In the end, after brilliant parallel parking and a visit to St. Vincent de Paul, and negotiation there.... two stuffed cats (one IS a beanie baby), 2 mini-beanie baby bears, 1 mini-beanie baby dino, and a stashed away beanie baby (WITH TAGS) for Christmas.... $1.63 with tax. 1 christmas gift, 2 happy boys, totally affordable, and a relieved mommy in a pear tree. Jockey said in the car, "Mommy, you made my heart happy". I did have to explain to him that waiting and seeing if Mommy can find a way sometime gets better/more than the thing he cries over right NOW NOW NOW about. He understood. Lesson hopefully learned, even if I was manipulated for $1.63.

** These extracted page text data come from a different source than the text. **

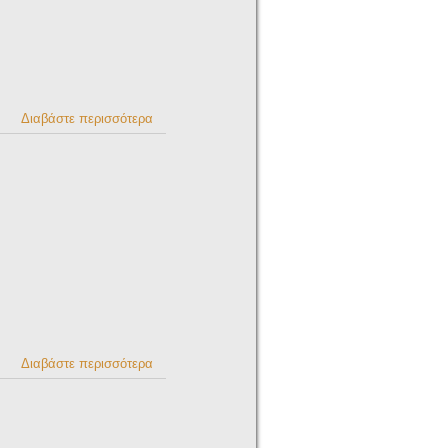
Διαβάστε περισσότερα
για ERGANI
Greek
Traditional
Products
Διαβάστε περισσότερα
για KOSMIMA
Helexpo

A rough but successful mom-ing day.
After last week's MOPS speaker, I'm trying to be more "intentional" in my parenting. Finding what works/lights up my child in their minds and hearts and develope that; working on first time obedience (starting to see minor improvement already, although the frequency of "consequences" has increased). We were encouraged to ask "What did you want from your Mother?" (and I've tried to include father, and want Mike to ask both questions of himself to work from that perspective.) I decided that I would ask the boys that question. Caleb understood a little better (or maybe Jockey does understand, and I don't want to understand his answer.) Caleb said he wants me to take him to the park more and sit with him more, and got to the Children's museum more. OK, Can do. JOCKEY, on the other hand... When I said what do you want out of mommy more, what more do you want from Mommy? Answer: A baby, a baby brother. I'm just closing my eyes and shaking my head. This from the boy who said he wanted to hold his baby brother by the foot/leg upside down so that it won't bite him like the rabbits!
Ok, so that's todays points of interest. Hope it was worth a chuckle.